Enviro-Mich message from anne.woiwode@sfsierra.sierraclub.org

     Enviro-Mich -- Relating to the previous message, here is the Sierra 
     Club's national release regarding the proposed Roads policy on 
     National Forests.  The release raises the enormous problem of illegal 
     off-road use, a major issue on Michigan's three forests.  AW
     March 2, 2000                                                          
     Sean Cosgrove--202/675-2382
     David Willett--202/675-6698
     Roads Created By Off-Road Vehicles Should Also Be Examined
     Washington, DC:   The Sierra Club today applauded Agriculture 
     Secretary Dan Glickman for the proposal for a new forest road 
     management policy for America's National Forests.  The proposed policy 
     would ideally concentrate more efforts on maintaining existing roads 
     in forests and prevent the building of new roads.  

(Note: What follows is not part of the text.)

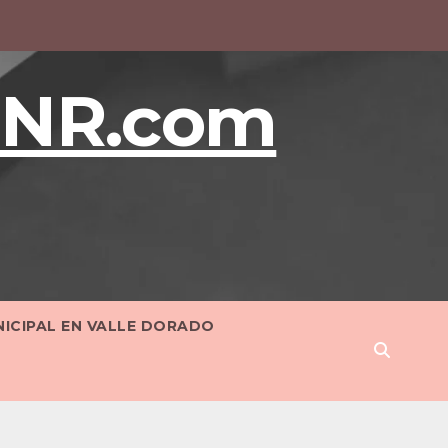
BNR.com
NICIPAL EN VALLE DORADO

     "We're glad that the Forest Service is finally taking a look at the 
     serious problems with road management in National Forests. This is a 
     process that is long overdue," said Sean Cosgrove, Sierra Club's 
     National Forest Policy Specialist.  "It's high time to move past 
     subsidized road construction and logging on the National Forests. The 
     Forest Service should seize this opportunity to get its affairs in 
     order and protect clean water and wildlife habitat at the same time."

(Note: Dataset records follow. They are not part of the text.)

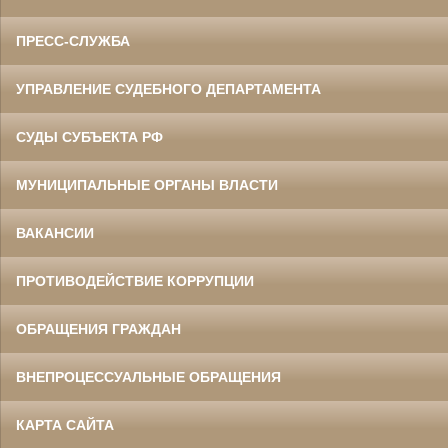
ПРЕСС-СЛУЖБА
УПРАВЛЕНИЕ СУДЕБНОГО ДЕПАРТАМЕНТА
СУДЫ СУБЪЕКТА РФ
МУНИЦИПАЛЬНЫЕ ОРГАНЫ ВЛАСТИ
ВАКАНСИИ
ПРОТИВОДЕЙСТВИЕ КОРРУПЦИИ
ОБРАЩЕНИЯ ГРАЖДАН
ВНЕПРОЦЕССУАЛЬНЫЕ ОБРАЩЕНИЯ
КАРТА САЙТА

     The Forest Service has long been the nation's largest road building 
     agency, but has not managed the existing road system responsibly. Lack 
     of road maintenance has caused roads to fall apart and dump mud and 
     silt into streams. The new policy will set a new and higher standard 
     for the construction of any new roads in the National Forests.  The 
     Forest Service managers will have to prove a "compelling need" and 
     weigh environmental impact before they build any new roads.  
     The Sierra Club is also hopeful that the Forest Service will address 
     the increasing damage done by off-road vehicles (ORVs.)  While the 
     Forest Service proposal will address the 380,000 miles of official 
     roads in National Forests, there are an additional 60,000 miles of 
     unofficial and illegal "ghost" roads that have been created by logging 
     operations and ORVs. Irresponsible ORV use--on designated roads and 
     off the road system where motorized vehicles carve  "user-created" 

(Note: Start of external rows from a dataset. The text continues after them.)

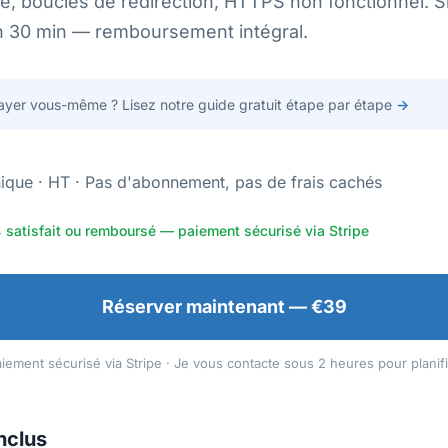
e, boucles de redirection, HTTPS non fonctionnel. S
n 30 min — remboursement intégral.
ayer vous-même ? Lisez notre guide gratuit étape par étape
→
ique · HT · Pas d'abonnement, pas de frais cachés
 satisfait ou remboursé — paiement sécurisé via Stripe
Réserver maintenant — €39
iement sécurisé via Stripe · Je vous contacte sous 2 heures pour planif
inclus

     roads and trails--is especially damaging to streams and fish and 
     wildlife habitat.
     "While we support the development of a forest road management policy, 
     which covers the 380,000 miles of official road network, we're also 
     very worried about the serious amount of damage done by off-road 
     vehicles and the extra 60,000 miles of user-created roads not included 
     on Forest Service maps," said Cosgrove. 
     Right now there are half a million miles of roads on America's public 
     lands -- ranging from paved to primitive dirt trails -- open to ORVs. 
     The majority of Americans want ORV use regulated and reined-in.  A 1999 
     poll done by the Mellman Group showed that 67 percent of respondents 
     want ORVs prohibited in the undeveloped "roadless" areas of our 
     National Forests; 55 percent thought ORVs should be prohibited 
     everywhere in National Forests.  American Viewpoint found that, by a 
     2-1 margin (60 to 31 percent), Americans oppose logging, mining and 
     other industrial activities on National Forests.  Nationwide, 76% (72% 
     in the West) favor the Clinton Administration plan to protect the 
     roadless, still wild and undeveloped areas of our National Forests. 
     (American Viewpoint, a GOP firm, January, 2000).